Could the data below be copied exactly, minus the pictures?

INFORMATION >>
:::
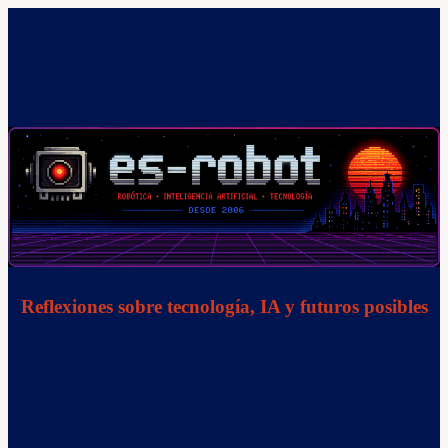
Saltar
al
contenido
Reflexiones sobre tecnología, IA y futuros posibles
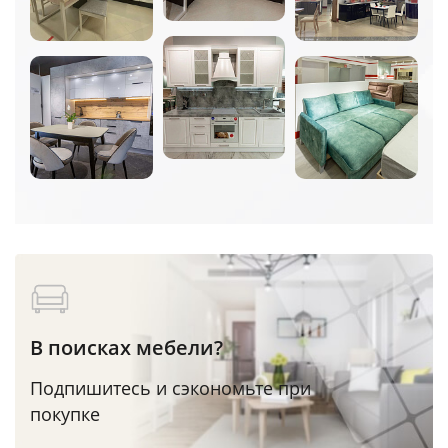
В поисках мебели?
Подпишитесь и сэкономьте при
покупке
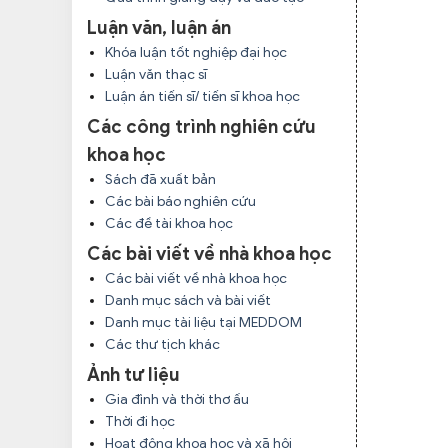
Luận văn, luận án
Khóa luận tốt nghiệp đại học
Luận văn thạc sĩ
Luận án tiến sĩ/ tiến sĩ khoa học
Các công trình nghiên cứu
khoa học
Sách đã xuất bản
Các bài báo nghiên cứu
Các đề tài khoa học
Các bài viết về nhà khoa học
Các bài viết về nhà khoa học
Danh mục sách và bài viết
Danh mục tài liệu tại MEDDOM
Các thư tịch khác
Ảnh tư liệu
Gia đình và thời thơ ấu
Thời đi học
Hoạt động khoa học và xã hội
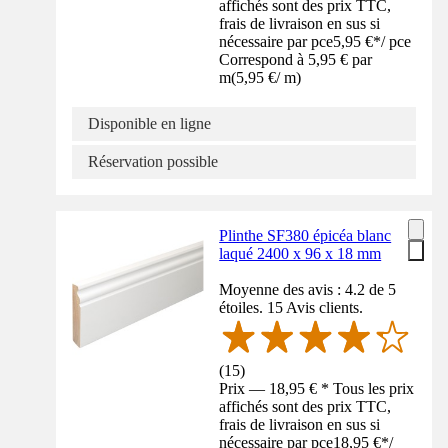
affichés sont des prix TTC,
frais de livraison en sus si
nécessaire par pce
5,95 €
*
/
pce
Correspond à 5,95 € par
m
(
5,95 €
/
m
)
Disponible en ligne
Réservation possible
Plinthe SF380 épicéa blanc
laqué 2400 x 96 x 18 mm
Moyenne des avis : 4.2 de 5
étoiles. 15 Avis clients.
(
15
)
Prix — 18,95 € * Tous les prix
affichés sont des prix TTC,
frais de livraison en sus si
nécessaire par pce
18,95 €
*
/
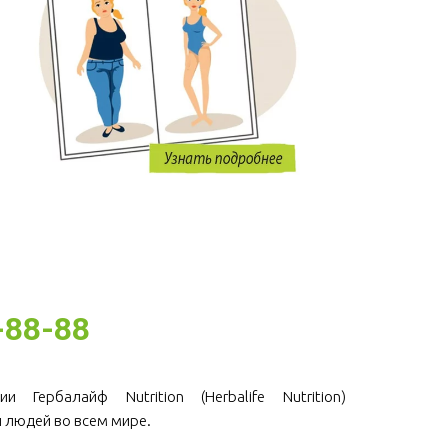
-88-88
и Гербалайф Nutrition (Herbalife Nutrition)
 людей во всем мире.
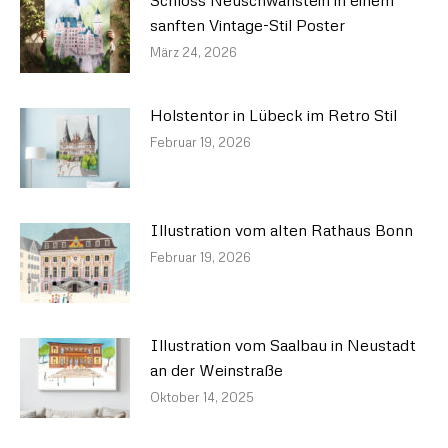
Schloss Neuschwanstein in einem
sanften Vintage-Stil Poster
März 24, 2026
Holstentor in Lübeck im Retro Stil
Februar 19, 2026
Illustration vom alten Rathaus Bonn
Februar 19, 2026
Illustration vom Saalbau in Neustadt
an der Weinstraße
Oktober 14, 2025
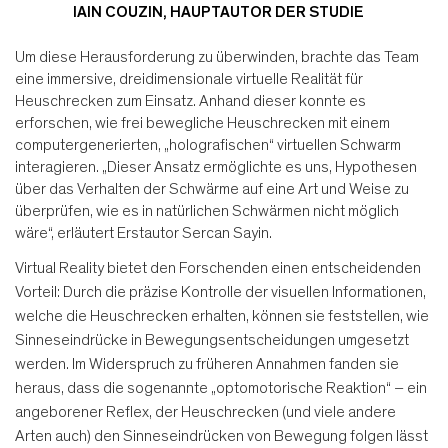
IAIN COUZIN, HAUPTAUTOR DER STUDIE
Um diese Herausforderung zu überwinden, brachte das Team
eine immersive, dreidimensionale virtuelle Realität für
Heuschrecken zum Einsatz. Anhand dieser konnte es
erforschen, wie frei bewegliche Heuschrecken mit einem
computergenerierten, „holografischen“ virtuellen Schwarm
interagieren. „Dieser Ansatz ermöglichte es uns, Hypothesen
über das Verhalten der Schwärme auf eine Art und Weise zu
überprüfen, wie es in natürlichen Schwärmen nicht möglich
wäre“, erläutert Erstautor Sercan Sayin.
Virtual Reality bietet den Forschenden einen entscheidenden
Vorteil: Durch die präzise Kontrolle der visuellen Informationen,
welche die Heuschrecken erhalten, können sie feststellen, wie
Sinneseindrücke in Bewegungsentscheidungen umgesetzt
werden. Im Widerspruch zu früheren Annahmen fanden sie
heraus, dass die sogenannte „optomotorische Reaktion“ – ein
angeborener Reflex, der Heuschrecken (und viele andere
Arten auch) den Sinneseindrücken von Bewegung folgen lässt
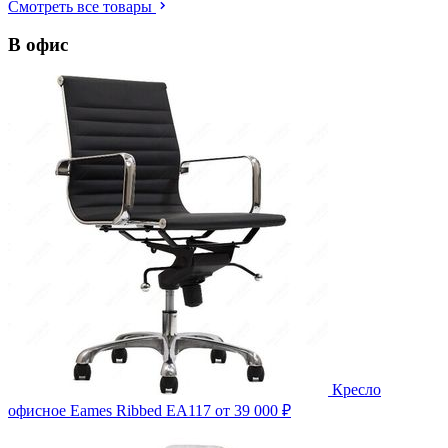
Смотреть все товары
В офис
Кресло
офисное Eames Ribbed EA117
от 39 000 ₽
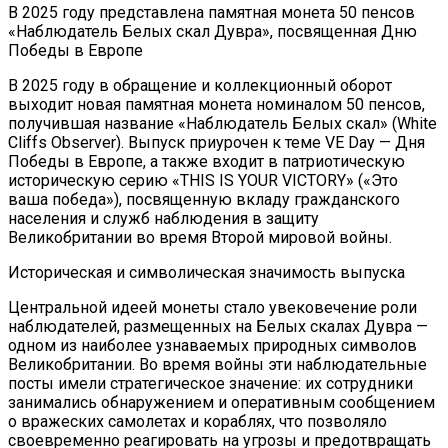
В 2025 году представлена памятная монета 50 пенсов
«Наблюдатель Белых скал Дувра», посвященная Дню
Победы в Европе
В 2025 году в обращение и коллекционный оборот
выходит новая памятная монета номиналом 50 пенсов,
получившая название «Наблюдатель Белых скал» (White
Cliffs Observer). Выпуск приурочен к теме VE Day — Дня
Победы в Европе, а также входит в патриотическую
историческую серию «THIS IS YOUR VICTORY» («Это
ваша победа»), посвященную вкладу гражданского
населения и служб наблюдения в защиту
Великобритании во время Второй мировой войны.
Историческая и символическая значимость выпуска
Центральной идеей монеты стало увековечение роли
наблюдателей, размещенных на Белых скалах Дувра —
одном из наиболее узнаваемых природных символов
Великобритании. Во время войны эти наблюдательные
посты имели стратегическое значение: их сотрудники
занимались обнаружением и оперативным сообщением
о вражеских самолетах и кораблях, что позволяло
своевременно реагировать на угрозы и предотвращать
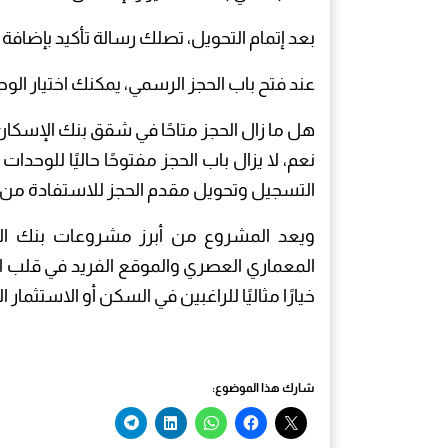
بعد إتمام التحويل، تصلك رسالة تأكيد بإضافة
عند فتح باب الحجز الرسمي، يمكنك اختيار الوحد
هل ما زال الحجز متاحًا في شقق بنك الإسكان والت
نعم، لا يزال باب الحجز مفتوحًا حاليًا للوح
التسجيل وتحويل مقدم الحجز للاستفادة من أس
المعماري العصري والموقع الفريد في قلب الق
خيارًا مثاليًا للراغبين في السكن أو الاستثمار ا
شارك هذا الموضوع:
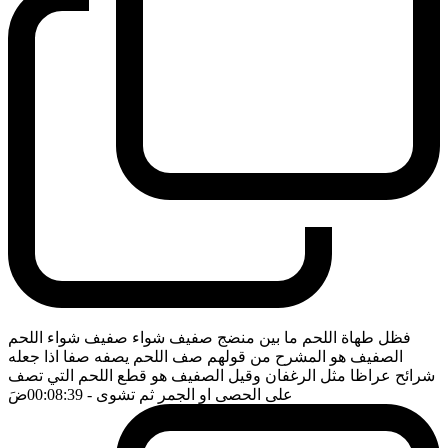
فظل طهاة اللحم ما بين منضج صفيف شواء صفيف شواء اللحم
الصفيف هو المشرح من قولهم صف اللحم يصفه صفا اذا جعله
شرائح عراظا مثل الرغفان وقيل الصفيف هو قطع اللحم التي تصف
على الحصى او الجمر ثم تشوى
- 00:08:39
ضَ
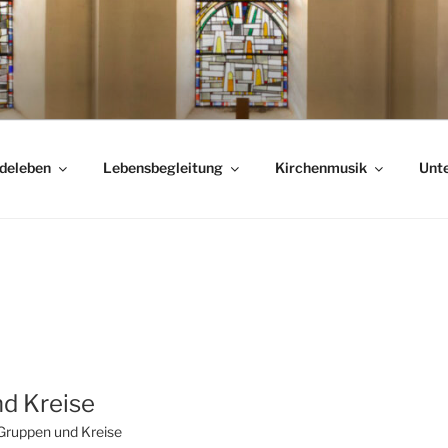
deleben
Lebensbegleitung
Kirchenmusik
Unte
d Kreise
Gruppen und Kreise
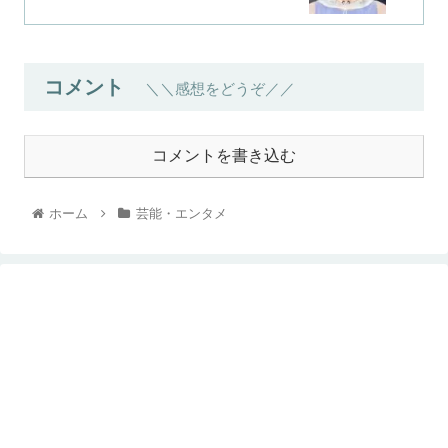
コメント
＼＼感想をどうぞ／／
コメントを書き込む
ホーム
芸能・エンタメ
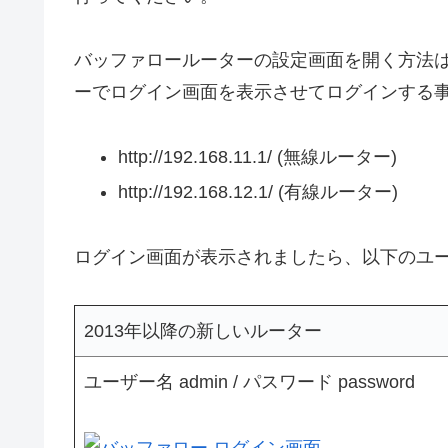
バッファロールーターの設定画面を開く方法はブ
ーでログイン画面を表示させてログインする
http://192.168.11.1/ (無線ルーター)
http://192.168.12.1/ (有線ルーター)
ログイン画面が表示されましたら、以下のユ
2013年以降の新しいルーター
ユーザー名 admin / パスワード password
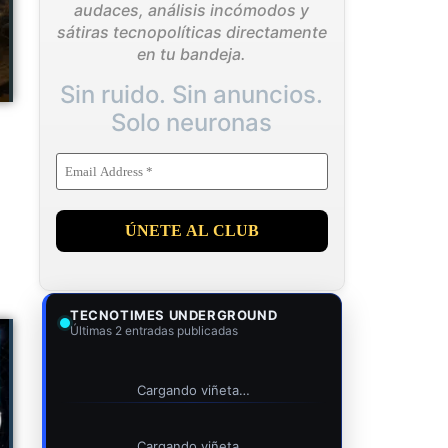
audaces, análisis incómodos y
sátiras tecnopolíticas directamente
en tu bandeja.
Sin ruido. Sin anuncios.
Solo neuronas
TECNOTIMES UNDERGROUND
Últimas 2 entradas publicadas
Cargando viñeta…
Cargando viñeta…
:::
TASK RESULT >>
Saltar
al
contenido
Reflexiones sobre tecnología, IA y futuros posibles
В поисках мебели?
Подпишитесь и сэкономьте при
покупке
Luận văn, luận án
Khóa luận tốt nghiệp đại học
Luận văn thạc sĩ
Luận án tiến sĩ/ tiến sĩ khoa học
Các công trình nghiên cứu
khoa học
Sách đã xuất bản
Các bài báo nghiên cứu
Các đề tài khoa học
Các bài viết về nhà khoa học
Các bài viết về nhà khoa học
Danh mục sách và bài viết
Danh mục tài liệu tại MEDDOM
Các thư tịch khác
Ảnh tư liệu
Gia đình và thời thơ ấu
Thời đi học
Hoạt động khoa học và xã hội
affichés sont des prix TTC,
frais de livraison en sus si
nécessaire par pce
5,95 €
*
/
pce
Correspond à 5,95 € par
m
(
5,95 €
/
m
)
Disponible en ligne
Réservation possible
Plinthe SF380 épicéa blanc
laqué 2400 x 96 x 18 mm
Moyenne des avis : 4.2 de 5
étoiles. 15 Avis clients.
(
15
)
Prix — 18,95 € * Tous les prix
affichés sont des prix TTC,
frais de livraison en sus si
nécessaire par pce
18,95 €
*
/
-88-88
и Гербалайф Nutrition (Herbalife Nutrition)
 людей во всем мире.
Schloss Neuschwanstein in einem
sanften Vintage-Stil Poster
März 24, 2026
Holstentor in Lübeck im Retro Stil
Februar 19, 2026
Illustration vom alten Rathaus Bonn
Februar 19, 2026
Illustration vom Saalbau in Neustadt
an der Weinstraße
Oktober 14, 2025
IAIN COUZIN, HAUPTAUTOR DER STUDIE
Um diese Herausforderung zu überwinden, brachte das Team
eine immersive, dreidimensionale virtuelle Realität für
Heuschrecken zum Einsatz. Anhand dieser konnte es
erforschen, wie frei bewegliche Heuschrecken mit einem
computergenerierten, „holografischen“ virtuellen Schwarm
interagieren. „Dieser Ansatz ermöglichte es uns, Hypothesen
über das Verhalten der Schwärme auf eine Art und Weise zu
überprüfen, wie es in natürlichen Schwärmen nicht möglich
wäre“, erläutert Erstautor Sercan Sayin.
Virtual Reality bietet den Forschenden einen entscheidenden
Vorteil: Durch die präzise Kontrolle der visuellen Informationen,
welche die Heuschrecken erhalten, können sie feststellen, wie
Sinneseindrücke in Bewegungsentscheidungen umgesetzt
werden. Im Widerspruch zu früheren Annahmen fanden sie
heraus, dass die sogenannte „optomotorische Reaktion“ – ein
angeborener Reflex, der Heuschrecken (und viele andere
Arten auch) den Sinneseindrücken von Bewegung folgen lässt
Смотреть все товары
В офис
Кресло
офисное Eames Ribbed EA117
от 39 000 ₽
В 2025 году представлена памятная монета 50 пенсов
«Наблюдатель Белых скал Дувра», посвященная Дню
Победы в Европе
В 2025 году в обращение и коллекционный оборот
выходит новая памятная монета номиналом 50 пенсов,
получившая название «Наблюдатель Белых скал» (White
Cliffs Observer). Выпуск приурочен к теме VE Day — Дня
Победы в Европе, а также входит в патриотическую
историческую серию «THIS IS YOUR VICTORY» («Это
ваша победа»), посвященную вкладу гражданского
населения и служб наблюдения в защиту
Великобритании во время Второй мировой войны.
Историческая и символическая значимость выпуска
Центральной идеей монеты стало увековечение роли
наблюдателей, размещенных на Белых скалах Дувра —
одном из наиболее узнаваемых природных символов
Великобритании. Во время войны эти наблюдательные
посты имели стратегическое значение: их сотрудники
занимались обнаружением и оперативным сообщением
о вражеских самолетах и кораблях, что позволяло
своевременно реагировать на угрозы и предотвращать
بعد إتمام التحويل، تصلك رسالة تأكيد بإضافة
عند فتح باب الحجز الرسمي، يمكنك اختيار الوحد
هل ما زال الحجز متاحًا في شقق بنك الإسكان والت
نعم، لا يزال باب الحجز مفتوحًا حاليًا للوح
التسجيل وتحويل مقدم الحجز للاستفادة من أس
المعماري العصري والموقع الفريد في قلب الق
خيارًا مثاليًا للراغبين في السكن أو الاستثمار ا
شارك هذا الموضوع:
فظل طهاة اللحم ما بين منضج صفيف شواء صفيف شواء اللحم
الصفيف هو المشرح من قولهم صف اللحم يصفه صفا اذا جعله
شرائح عراظا مثل الرغفان وقيل الصفيف هو قطع اللحم التي تصف
على الحصى او الجمر ثم تشوى
- 00:08:39
ضَ
deleben
Lebensbegleitung
Kirchenmusik
Unte
d Kreise
Gruppen und Kreise
コメント
＼＼感想をどうぞ／／
コメントを書き込む
ホーム
芸能・エンタメ
バッファロールーターの設定画面を開く方法はブ
ーでログイン画面を表示させてログインする
http://192.168.11.1/ (無線ルーター)
http://192.168.12.1/ (有線ルーター)
ログイン画面が表示されましたら、以下のユ
2013年以降の新しいルーター
ユーザー名 admin / パスワード password
audaces, análisis incómodos y
sátiras tecnopolíticas directamente
en tu bandeja.
Sin ruido. Sin anuncios.
Solo neuronas
TECNOTIMES UNDERGROUND
Últimas 2 entradas publicadas
Cargando viñeta…
Cargando viñeta…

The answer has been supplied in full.